当训练和测试来自不同分布的数据时,重要性抽样通常用于机器学习。在本文中,我们提出了一种重要性抽样的新变量,当训练和测试分布的支持不同时,可以数量级地减少重要性基于抽样估计的方差。在激励和呈现我们新的重要性抽样估计量之后,我们提供详细的理论分析,其特征在于其相对于普通重要性抽样估计量的偏差和方差(在各种设置中,包括普通重要性抽样偏差的情况,而我们的新评估者不是,反之亦然)。我们以一个例子说明我们的新重要性抽样估计量如何用于改善糖尿病的新治疗政策对个体的工作效果的估计,仅使用来自个体使用先前治疗策略的数据。


SoK: Applying Machine Learning in Security - A Survey

Heju Jiang, Jasvir Nagra, Parvez Ahammad

The idea of applying machine learning(ML) to solve problems in security domains is almost 3 decades old. As information and communications grow more ubiquitous and more data become available, many security risks arise as well as appetite to manage and mitigate such risks. Consequently, research on applying and designing ML algorithms and systems for security has grown fast, ranging from intrusion detection systems(IDS) and malware classification to security policy management(SPM) and information leak checking. In this paper, we systematically study the methods, algorithms, and system designs in academic publications from 2008-2015 that applied ML in security domains. 98 percent of the surveyed papers appeared in the 6 highest-ranked academic security conferences and 1 conference known for pioneering ML applications in security. We examine the generalized system designs, underlying assumptions, measurements, and use cases in active research. Our examinations lead to 1) a taxonomy on ML paradigms and security domains for future exploration and exploitation, and 2) an agenda detailing open and upcoming challenges. Based on our survey, we also suggest a point of view that treats security as a game theory problem instead of a batch-trained ML problem.

SoK:在安全领域中应用机器学习—调查

应用机器学习(ML)解决安全领域中的问题的想法几乎已经有三十年了。随着信息和通信日益普及,有更多的数据可用,许多安全风险以及管理和减轻这些风险的欲望也在增长。因此,应用设计ML算法和安全系统的研究快速发展,从入侵检测系统(IDS)和恶意软件分类到安全策略管理(SPM)和信息泄漏检查。在本文中,我们系统地研究了2008-2015年在安全领域应用ML学术发表的方法、算法和系统设计。被调查的98%的论文出现在6个最高排名的学术安全会议和1个安全ML先驱应用程序会议中。我们检查了广义系统设计、基础假设、测量和活动研究中的用例。检查有二:1)对未来探索和利用ML范式和安全域的分类系统,2)详细说明开放和即将到来的挑战的议程。根据我们的调查,我们还提供了一个观点,把安全视为一个游戏理论问题,而不是批训练的ML问题。


Multi-Task Multiple Kernel Relationship Learning

Keerthiram Murugesan, Jaime Carbonell

This paper presents a novel multitask multiple-kernel learning framework that efficiently learns the kernel weights leveraging the relationship across multiple tasks. The idea is to automatically infer this task relationship in the \textit{RKHS} space corresponding to the given base kernels. The problem is formulated as a regularization-based approach called \textit{Multi-Task Multiple Kernel Relationship Learning} (\textit{MK-MTRL}), which models the task relationship matrix from the weights learned from latent feature spaces of task-specific base kernels.
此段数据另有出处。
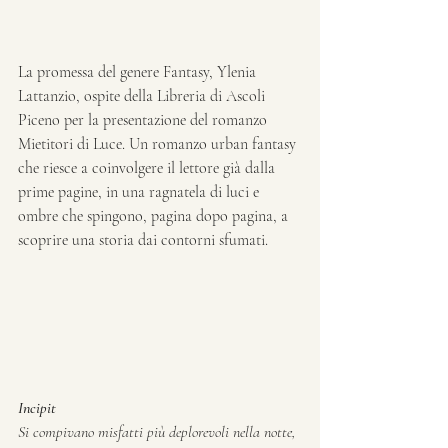
La promessa del genere Fantasy, Ylenia 
Lattanzio, ospite della Libreria di Ascoli 
Piceno per la presentazione del romanzo 
Mietitori di Luce. Un romanzo urban fantasy 
che riesce a coinvolgere il lettore già dalla 
prime pagine, in una ragnatela di luci e 
ombre che spingono, pagina dopo pagina, a 
scoprire una storia dai contorni sfumati.
Incipit
Si compivano misfatti più deplorevoli nella notte, 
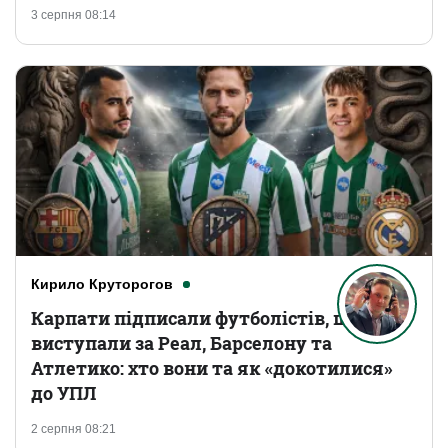
3 серпня 08:14
Кирило Круторогов
Карпати підписали футболістів, що
виступали за Реал, Барселону та
Атлетико: хто вони та як «докотилися»
до УПЛ
2 серпня 08:21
Unlike in previous work, the proposed formulation allows one to incorporate prior knowledge for simultaneously learning several related task. We propose an alternating minimization algorithm to learn the model parameters, kernel weights and task relationship matrix. In order to tackle large-scale problems, we further propose a two-stage \textit{MK-MTRL} online learning algorithm and show that it significantly reduces the computational time, and also achieves performance comparable to that of the joint learning framework. Experimental results on benchmark datasets show that the proposed formulations outperform several state-of-the-art multi-task learning methods. https://arxiv.org/abs/1611.03427

多任务多内核关系学习

本文提出一个新的多任务多内核学习框架,利用跨多个任务的关系有效地学习内核权重。这个想法是在与给定基本内核对应的\ textit {RKHS}空间中自动推断任务关系。该问题被表示为\ textit {多任务多核关系学习}(\ textit {MK-MTRL})的基于正则化的方法,它从特定任务基本内核的潜在特征空间学习的权重来建模任务关系矩阵。与以前的工作不同,这次提出的构想允许它吸收先验知识的同时学习几个相关的任务。我们提出一个交替最小化算法来学习模型参数、内核权重和任务关系矩阵。为了解决大规模的问题,我们进一步提出了一个两段式\ textit {MK-MTRL}在线学习算法,结果显示它显着减少了计算时间,并且达到了与联合学习框架相媲美的性能。基准数据集的实验结果表明,提出的构想优于几个当前最先进的多任务学习方法。


Improving Information Extraction by Acquiring External Evidence with Reinforcement Learning

Karthik Narasimhan, Adam Yala, Regina Barzilay

Most successful information extraction systems operate with access to a large collection of documents. In this work, we explore the task of acquiring and incorporating external evidence to improve extraction accuracy in domains where the amount of training data is scarce. This process entails issuing search queries, extraction from new sources and reconciliation of extracted values, which are repeated until sufficient evidence is collected. We approach the problem using a reinforcement learning framework where our model learns to select optimal actions based on contextual information. We employ a deep Q-network, trained to optimize a reward function that reflects extraction accuracy while penalizing extra effort. Our experiments on two databases – of shooting incidents, and food adulteration cases – demonstrate that our system significantly outperforms traditional extractors and a competitive meta-classifier baseline.

通过强化学习获得的外部证据改善信息提取

最成功的信息提取系统能够访问大量的文档集合。在这次研究中,我们探讨了获取和包含外部证据的任务,以提高在训练数据很少的情况下的提取准确率。该过程需要发布搜索查询,从新源和提取值中不断重复萃取,直到收集到足够的证据。我们使用强化学习框架来处理问题,其中我们的模型能基于上下文信息来学习选择最佳动作。我们采用深度Q网络,训练它来优化奖励函数以反映提取精确度,同时减少额外的工作。我们在两个数据库(射击事件和食物掺假案例)上的实验表明,我们的系统显着优于传统提取器和竞争性元分类器基线。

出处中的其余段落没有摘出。